In producing a laminated and curved glass panel such as an automobile windshield it is often to simultaneously bend two glass plates before the lamination operation. That is, the two glass plates are placed one on top of the other without inserting any plastic interlayer therebetween, and in a suitably heated state the two glass plates are simultaneously and similarly bent, for example, by a press bending method. The thus bent two glass plates need to be separated from each other in advance of the lamination operation, but there is a possibility that the two glass plates adhere to each other by superficial fusion during the hot bending working. To prevent the two glass plates from adhering to each other it is known to apply a releasing agent to one of the two glass plate in advance. For example, gypsum, talc, calcium carbonate or mica is used as the releasing agent, and the releasing agent is applied to the glass plate as a dry powder or as a suspension or solution in a liquid, as described in JP No. 54-21847.
In the case of applying a releasing agent in the form of a dry powder to a glass plate it is not seldom that the powder is unevenly scattered over the glass plate surface so that the glass plate locally adheres to another glass plate when the two glass plates are provisionally laminated and simultaneously heated and bent. Besides, it is not easy to completely remove the releasing agent powder from each of the bent glass plates, and it is not rarely that the residual releasing agent turns into foreign matter which renders the glass plate defective. In the case of using a suspension of a releasing agent powder in a liquid the suspension on the glass plate surface must be dried to turn into a coating of a dry powder. Also in this case it is not easy to completely remove the powder from the glass plate after bending the glass plate.

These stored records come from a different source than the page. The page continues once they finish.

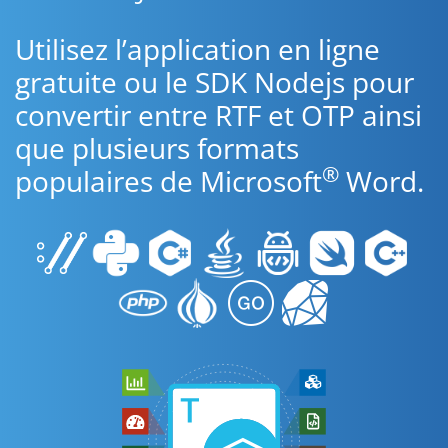
Utilisez l’application en ligne
gratuite ou le SDK Nodejs pour
convertir entre RTF et OTP ainsi
que plusieurs formats
®
populaires de Microsoft
Word.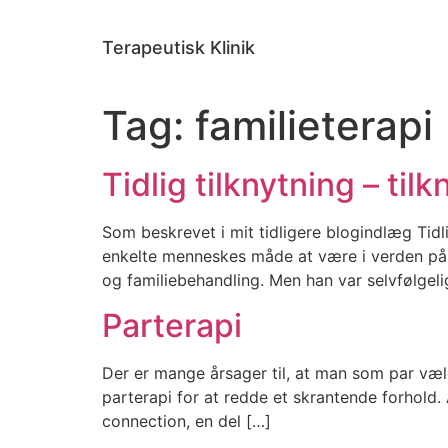
Videre
til
Terapeutisk Klinik
indhold
Tag:
familieterapi
Tidlig tilknytning – ti
Som beskrevet i mit tidligere blogindlæg Tidl
enkelte menneskes måde at være i verden på. I
og familiebehandling. Men han var selvfølgeli
Parterapi
Der er mange årsager til, at man som par væl
parterapi for at redde et skrantende forhold.
connection, en del […]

It is possible to use a water soluble compound as the releasing agent, and it is relatively easy to form a uniform and relatively thin coating by applying an aqueous solution of the soluble releasing agent onto a glass plate and drying the liquid film on the glass plate surface. In this case the releasing agent can easily be removed from the glass plate by washing with water after bending the glass plate.

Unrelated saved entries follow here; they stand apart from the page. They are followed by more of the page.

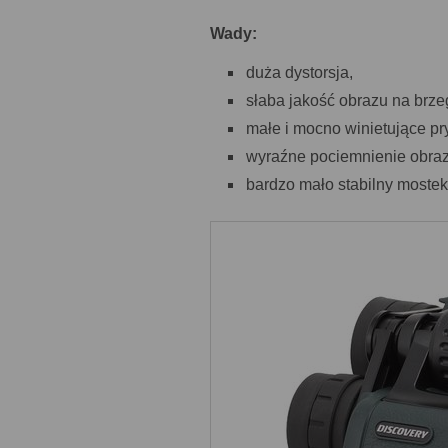
Wady:
duża dystorsja,
słaba jakość obrazu na brze
małe i mocno winietujące pr
wyraźne pociemnienie obraz
bardzo mało stabilny mostek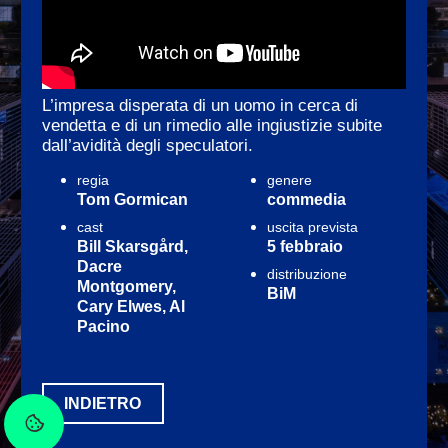
L’impresa disperata di un uomo in cerca di
vendetta e di un rimedio alle ingiustizie subite
dall’avidità degli speculatori.
regia
genere
Tom Gormican
commedia
cast
uscita prevista
Bill Skarsgård,
5 febbraio
Dacre
distribuzione
Montgomery,
BiM
Cary Elwes, Al
Pacino
INDIETRO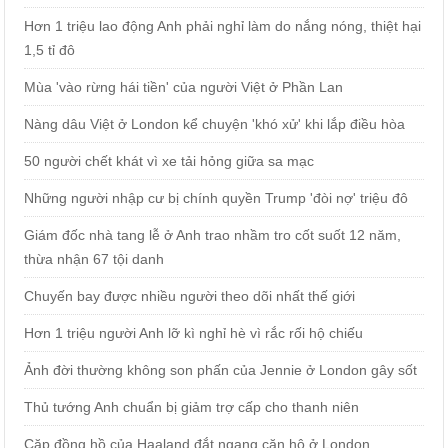
Hơn 1 triệu lao động Anh phải nghỉ làm do nắng nóng, thiệt hại
1,5 tỉ đô
Mùa 'vào rừng hái tiền' của người Việt ở Phần Lan
Nàng dâu Việt ở London kể chuyện 'khó xử' khi lắp điều hòa
50 người chết khát vì xe tải hỏng giữa sa mạc
Những người nhập cư bị chính quyền Trump 'đòi nợ' triệu đô
Giám đốc nhà tang lễ ở Anh trao nhầm tro cốt suốt 12 năm,
thừa nhận 67 tội danh
Chuyến bay được nhiều người theo dõi nhất thế giới
Hơn 1 triệu người Anh lỡ kì nghỉ hè vì rắc rối hộ chiếu
Ảnh đời thường không son phấn của Jennie ở London gây sốt
Thủ tướng Anh chuẩn bị giảm trợ cấp cho thanh niên
Cặp đồng hồ của Haaland đắt ngang căn hộ ở London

In conventional processes of producing laminated and curved glass panels with the use of a releasing agent, each glass plate is held horizontally while the releasing agent is applied thereto because this is convenient for the subsequent operations such as placing another glass plate on the glass plate coated with the releasing agent and then placing the two glass plates on a bending mold. However, during the application of the releasing agent it is not rarely that coarse particles of the releasing agent or particles of foreign materials fall onto the horizontally held glass plate from the top of the spraying booth or the environmental atmosphere and adhere to the glass plate. At the subsequent stage of bending provisionally laminated two glass plates the existence of a particle of foreign matter on the contacting surface of one glass plate is liable to result in the formation of a tiny concavity in either of the two bent glass plates. In the obtained glass panel such a concavity will cause local distortion of transmitted or reflected images as is called "spot distortion", and the glass panel will be judged to be defective.